▶ _Your goal_: Using the data that follows, return exactly the lines from the one that contains "Image resolution: width=788, height=2576." through the one that contains "全能/QNN保险柜 全能(QNN) FG-5840 保险柜 (590, 913)", ends included.

----- The input

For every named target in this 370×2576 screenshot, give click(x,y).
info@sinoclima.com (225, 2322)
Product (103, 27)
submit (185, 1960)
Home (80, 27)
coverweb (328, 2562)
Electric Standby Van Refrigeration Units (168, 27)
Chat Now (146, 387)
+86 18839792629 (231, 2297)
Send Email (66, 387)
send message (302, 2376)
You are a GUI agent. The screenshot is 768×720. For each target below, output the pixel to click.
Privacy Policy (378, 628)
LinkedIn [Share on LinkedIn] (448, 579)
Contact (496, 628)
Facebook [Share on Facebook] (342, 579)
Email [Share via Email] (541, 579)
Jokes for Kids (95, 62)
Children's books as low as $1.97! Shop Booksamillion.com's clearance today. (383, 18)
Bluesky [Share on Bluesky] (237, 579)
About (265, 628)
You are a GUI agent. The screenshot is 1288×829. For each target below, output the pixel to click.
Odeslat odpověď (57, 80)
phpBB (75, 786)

----------
----- The input

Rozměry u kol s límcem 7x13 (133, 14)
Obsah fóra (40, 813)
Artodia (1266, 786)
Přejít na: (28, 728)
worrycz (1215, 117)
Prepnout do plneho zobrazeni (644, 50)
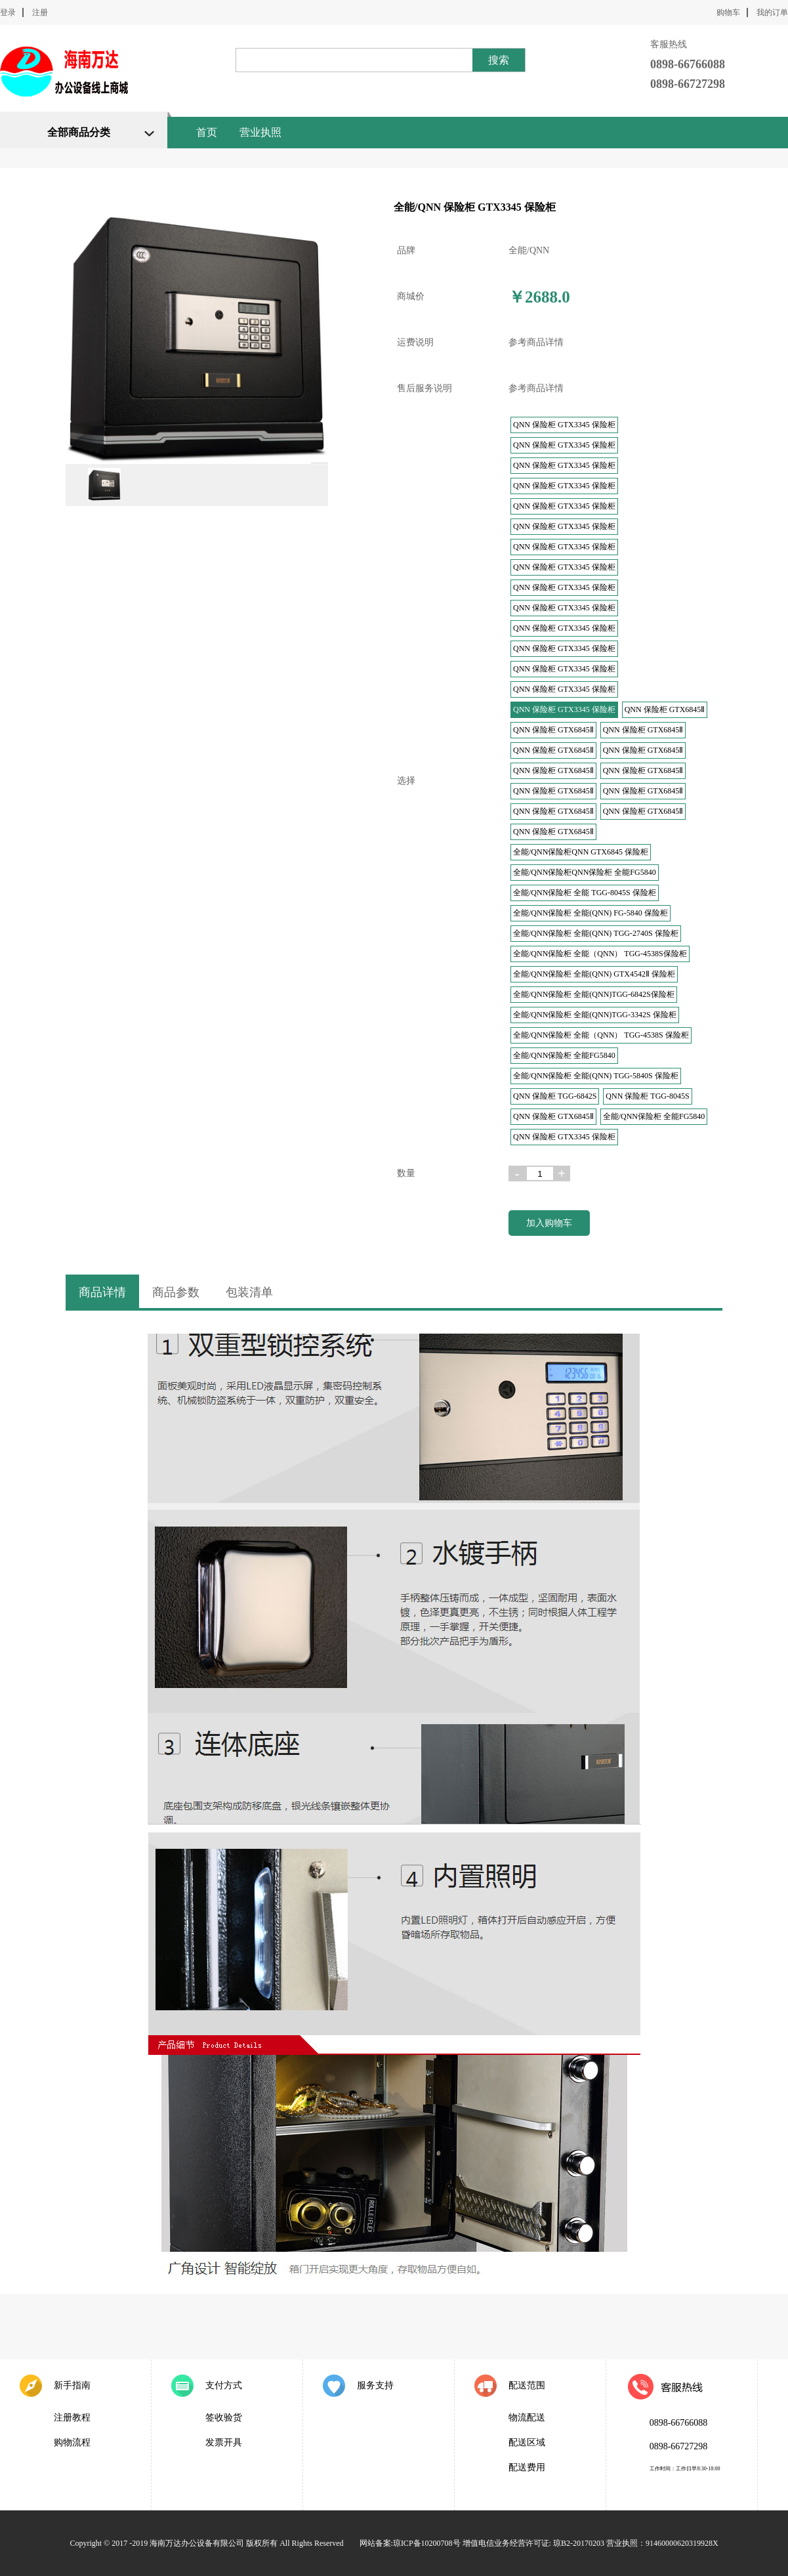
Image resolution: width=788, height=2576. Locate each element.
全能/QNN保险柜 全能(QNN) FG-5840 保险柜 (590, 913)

----------

▶ _Written response_:
Image resolution: width=788, height=2576. Locate each element.
全能/QNN保险柜 全能(QNN) FG-5840 保险柜 (590, 913)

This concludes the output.